Appartient à cet art le génie de la chute, évidemment : j’ai refusé de citer celle de L’Éducation sentimentale, mais rappelons-nous celle de Madame Bovary, sur ce notable accompli, « salaud » au sens sartrien, le pharmacien Homais : « Il vient de recevoir la croix d’honneur. » Lui appartient aussi le génie de la phrase-culte, comme les deux qui encadrent la « vie commune » de Frédéric et Mme Arnoux, au chapitre premier et à l’avant-dernier : « Ce fut comme une apparition. »…. « Et ce fut tout. »

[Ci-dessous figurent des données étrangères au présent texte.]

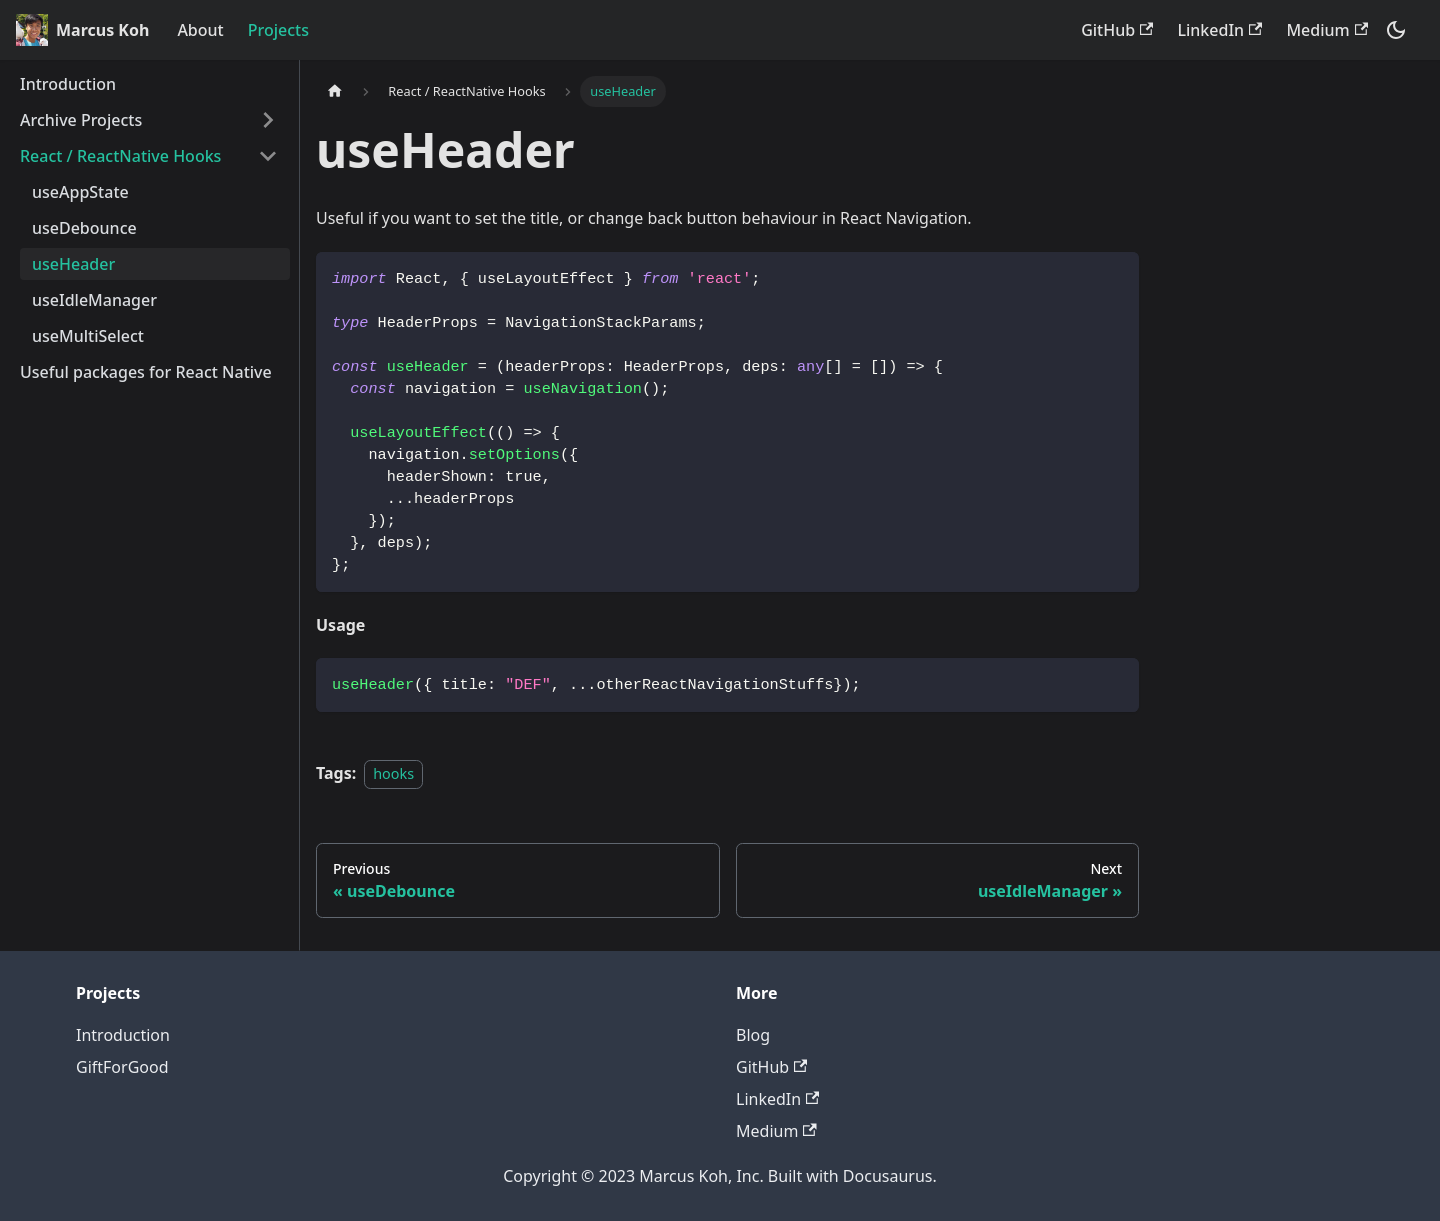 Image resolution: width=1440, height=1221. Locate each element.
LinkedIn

J’ai parlé de champ, de profondeur et d’hors-champ. Bien avant qu’il n’en soit question, bien avant que Proust même en ait pu mesurer les premiers balbutiements chez Griffith ou Eisenstein, le style narratif de Flaubert était prêt pour le Septième art. Il avait inventé le montage, l’autre moitié, avec la mise en scène, de l’art cinématographique.

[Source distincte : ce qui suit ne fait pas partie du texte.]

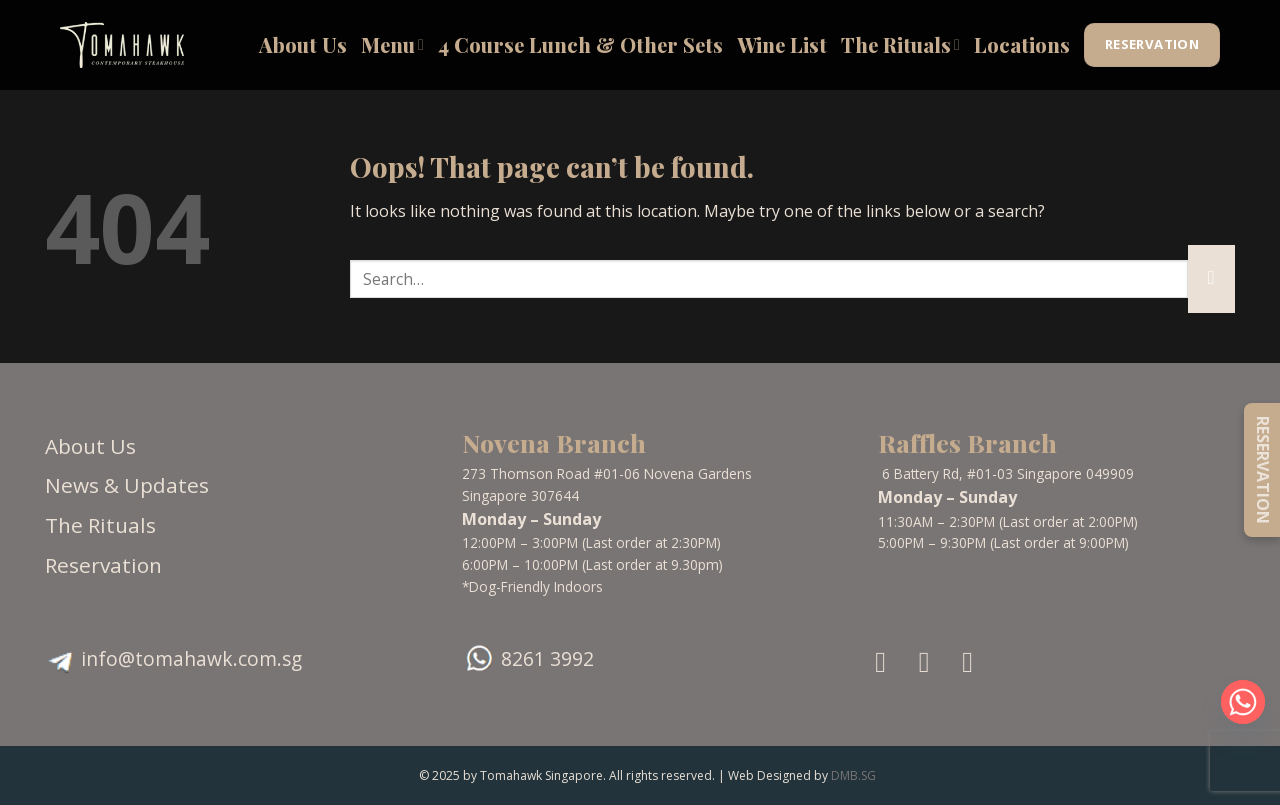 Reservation (103, 565)
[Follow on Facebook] (889, 662)
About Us (303, 44)
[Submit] (1211, 278)
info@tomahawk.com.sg (191, 658)
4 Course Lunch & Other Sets (580, 44)
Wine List (782, 44)
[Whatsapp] (1243, 702)
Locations (1022, 44)
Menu (392, 44)
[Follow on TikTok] (976, 662)
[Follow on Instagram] (933, 662)
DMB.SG (853, 775)
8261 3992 (547, 658)
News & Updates (127, 485)
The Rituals (900, 44) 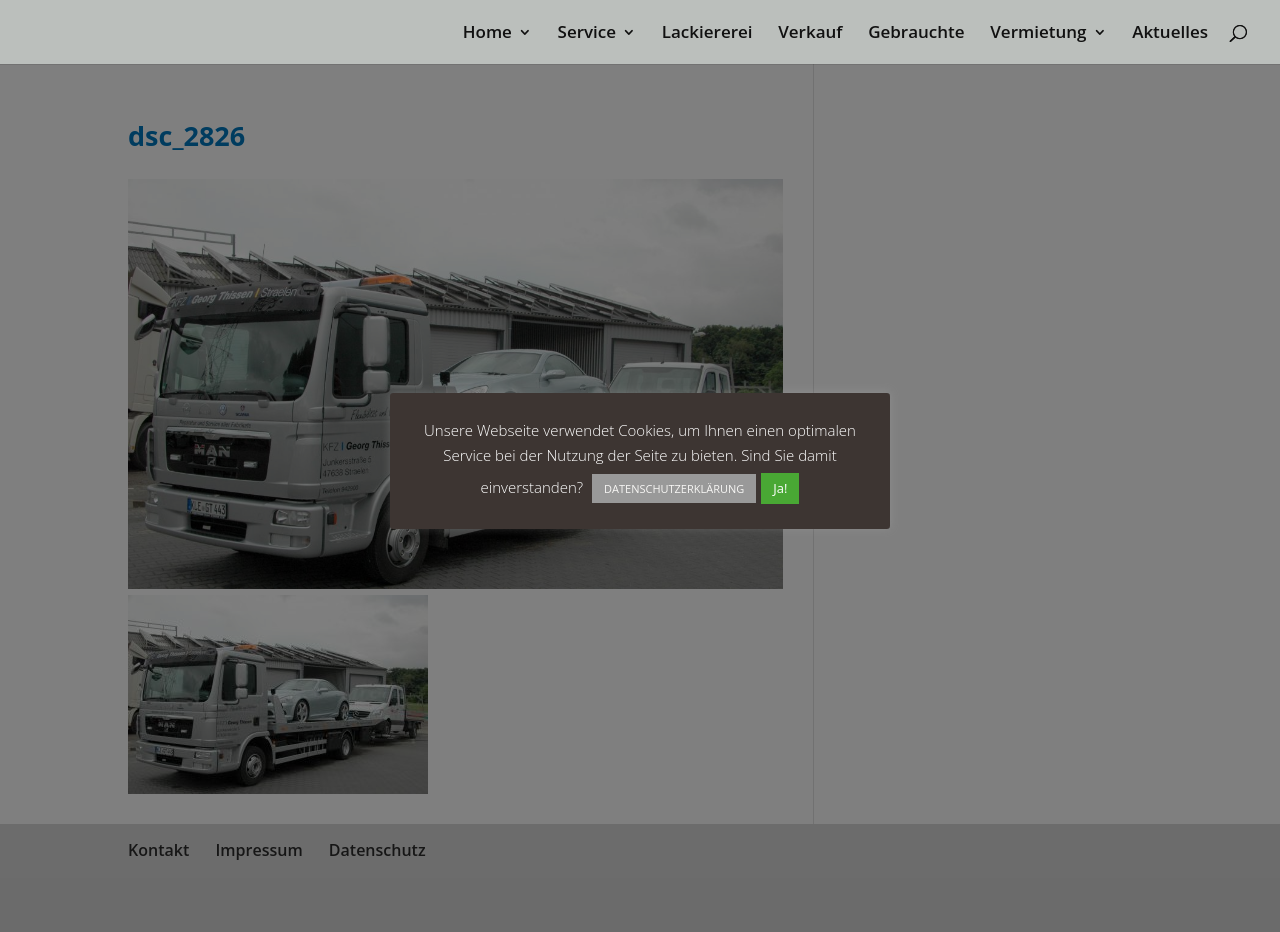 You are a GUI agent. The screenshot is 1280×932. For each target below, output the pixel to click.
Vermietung (1038, 34)
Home (487, 34)
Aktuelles (1170, 34)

Oui, L’Éducation sentimentale est déjà un film-fleuve. Il ne reste plus qu’à trouver l’acteur qui rende Frédéric Moreau « quand même » attachant, sans trahir Flaubert. En 1973, Marcel Cravenne choisit le jeune Jean-Pierre Léaud, et Françoise Fabian pour Madame Arnoux (quoique pour Antoine Doinel, l’Apparition fut plutôt Delphine Seyrig — mais non, Delphine Seyrig, comme Emmanuelle Riva, eussent été trop piquantes pour le rôle.) Deux très bons choix.